I ran across an interesting article in the NY Times recently. The article is a few months old, but it had some interesting findings about how our brains react to fiction. You can find it here.
The article talks about how when we read fiction our brains are stimulated in ways similar to what we would experience if we were doing/experiencing what we are reading about: “The brain, it seems, does not make much of a distinction between reading about an experience and encountering it in real life; in each case, the same neurological regions are stimulated.”
It goes on to say that fiction essentially works in the brain like a software simulation – allowing us to experience, experiment, and test in a safe environment.
Not only does it provide a simulated experience, but the researchers also found it helps people develop empathy and better understand others.
“…individuals who frequently read fiction seem to be better able to understand other people, empathize with them and see the world from their perspective. This relationship persisted even after the researchers accounted for the possibility that more empathetic individuals might prefer reading novels.”

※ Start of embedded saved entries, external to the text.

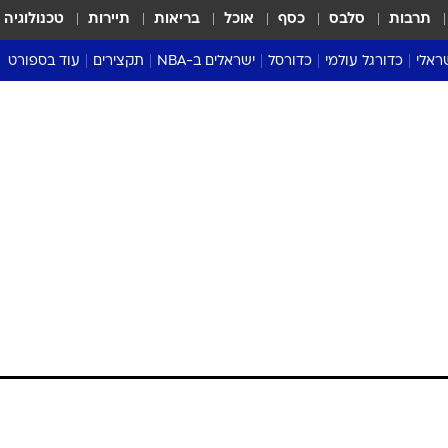
תרבות
סלבס
כסף
אוכל
בריאות
תיירות
טכנולוגיה
ראלי
כדורגל עולמי
כדורסל
ישראלים ב-NBA
תקצירים
עוד בספורט
ליגה אנגלית
ליגת העל
דני אבדיה
מונדיאל 2026
 העל
ליגה ספרדית
דאבל דריבל
NBA
נה
ליגה איטלקית
יורוליג וכדורסל אירופי
טבלאות
ו
ליגה גרמנית
ליגה לאומית
פודקאסטים
ליגה צרפתית
נבחרות ישראל בכדורסל
מסכמים מחזור
שראל
ליגת האלופות
כדורסל נשים
אבא של שבת
ית
הליגה האירופית
מעל הטבעת
דרום אמריקה
סערה בממלכה
טניס
טראש טוק
ספורט אמריקא
פוקר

Interestingly I had a neighbor, Audra Jensen, who works with children with Autism and uses a group reading of children’s books to teach these children about empathy and perspective taking. She has written a book about the technique called “I Get it! Building Social Thinking and Reading Comprehension Through Book Chats” Her technique is the application of what was described in this article well before this article came out.
So the bottom line is that reading fiction is good for you on many levels. It will make you more empathetic, allow you to try new experiences in a safe environment, and improve your social skills. Who doesn’t want that?
So what are you waiting for? Go start reading a book!